February 6th, 2012
Young Adult
So while everyone else buggered off to have a fabulous (albeit somewhat chilly) time in North Wales at the SFXWeekender, I stayed home and sulked – I could only spare two days and would have spent most of them travelling, so I took an executive decision to give it a miss this time, especially as the book is at a delicate point. Happily I managed to get some non-sulking activity in, and one of the things I did was get to the movies.
I’d been kind of stoked to see Young Adult since last year – despite the fact that I have kind of a love-hate relationship with Diablo Cody. I loved Juno, but thought that while there were some really well-observed and sharp exchanges in Jennifer’s Body, there were also an awful lot of things that were quite poorly done.
Young Adult is more Juno than Jennifer’s Body. That said there are places where it fails to convince – the set piece party meltdown for one. What it does have, however, is Charlize Theron bringing her A-game in a big, big way.
She plays Mavis Gary, the dissolute YA authoress whose Sweet Valley High-esque series is now ending, and on which she has been little more than a ghostwriter anyway – writing to a strict “series bible” that has been drawn up by the woman whose name actually ends up on the cover. Drunk, depressed, and staring 40 in the face, she has never grown beyond her high school persona, and when she receives an email announcing that her old jock boyfriend and his wife have had a baby, she immediately resolves to go back to her little hick town and “rescue” both him and her golden youth.

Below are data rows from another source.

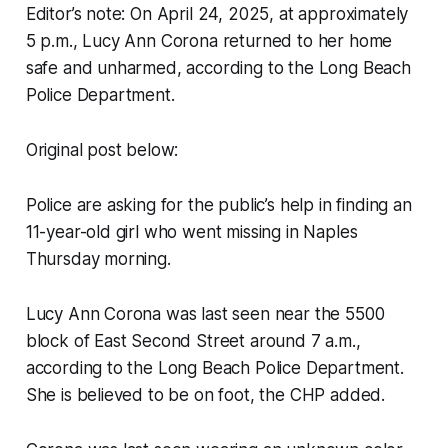
Editor’s note: On April 24, 2025, at approximately
5 p.m., Lucy Ann Corona returned to her home
safe and unharmed, according to the Long Beach
Police Department.
Original post below:
Police are asking for the public’s help in finding an
11-year-old girl who went missing in Naples
Thursday morning.
Lucy Ann Corona was last seen near the 5500
block of East Second Street around 7 a.m.,
according to the Long Beach Police Department.
She is believed to be on foot, the CHP added.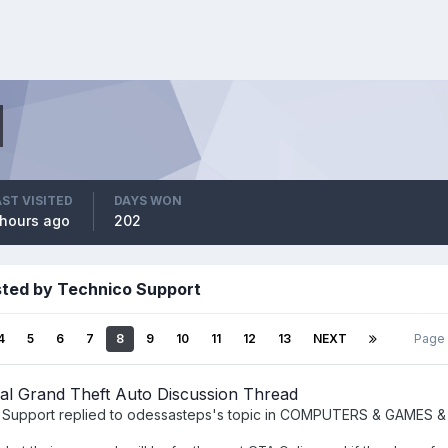
AST VISITED
DAYS WON
 hours ago
202
sted by Technico Support
4
5
6
7
8
9
10
11
12
13
NEXT
Page
al Grand Theft Auto Discussion Thread
 Support
replied to
odessasteps
's topic in
COMPUTERS & GAMES &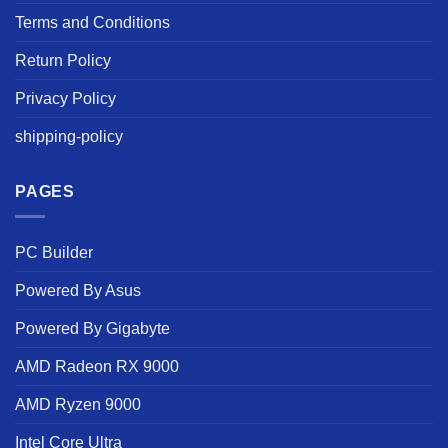
Terms and Conditions
Return Policy
Privacy Policy
shipping-policy
PAGES
PC Builder
Powered By Asus
Powered By Gigabyte
AMD Radeon RX 9000
AMD Ryzen 9000
Intel Core Ultra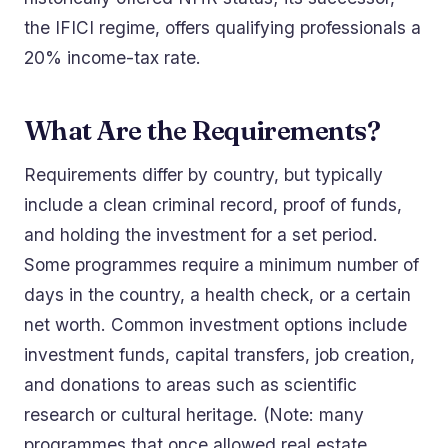
the IFICI regime, offers qualifying professionals a
20% income-tax rate.
What Are the Requirements?
Requirements differ by country, but typically
include a clean criminal record, proof of funds,
and holding the investment for a set period.
Some programmes require a minimum number of
days in the country, a health check, or a certain
net worth. Common investment options include
investment funds, capital transfers, job creation,
and donations to areas such as scientific
research or cultural heritage. (Note: many
programmes that once allowed real estate,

It’s a lot of fun, but the really great moment is when she realises that what she has thought of as “our song” with her high school beau now has a completely different meaning for him, and her bewildered increduality, all rendered purely by her expression, just tells you all you need to know about Mavis.

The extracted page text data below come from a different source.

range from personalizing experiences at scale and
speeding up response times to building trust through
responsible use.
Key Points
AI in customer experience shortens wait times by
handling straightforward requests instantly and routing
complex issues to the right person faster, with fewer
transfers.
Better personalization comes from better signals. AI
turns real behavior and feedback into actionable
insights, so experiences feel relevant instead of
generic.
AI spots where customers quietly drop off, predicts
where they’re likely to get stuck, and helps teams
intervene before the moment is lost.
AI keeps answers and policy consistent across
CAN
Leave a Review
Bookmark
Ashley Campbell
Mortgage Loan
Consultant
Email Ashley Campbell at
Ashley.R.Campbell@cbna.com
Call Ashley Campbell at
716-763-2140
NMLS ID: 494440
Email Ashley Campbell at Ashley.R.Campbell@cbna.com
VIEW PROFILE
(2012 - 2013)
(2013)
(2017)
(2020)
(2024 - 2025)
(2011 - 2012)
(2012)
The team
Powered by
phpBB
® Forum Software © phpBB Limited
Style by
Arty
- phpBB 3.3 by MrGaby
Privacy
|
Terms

There’s also a fabulous device, whereby Mavis narrates her novel as she writes it, and her current appalling life events are transmuted into trashy prose starring the impossibly perfect heroine of her YA series – the golden “Kendal Strickland” who bewails the fact that it is so lonely to be so beautiful and popular when surrounded by envious dullards. The prose is filled with the dialogue and voices Mavis pilfers from teenagers at the mall, and watching these bits reminds you, uncomfortably, that to write is to be a hairs-breadth from exposure every day of your life.
So, in a nutshell, problematical but so worth it.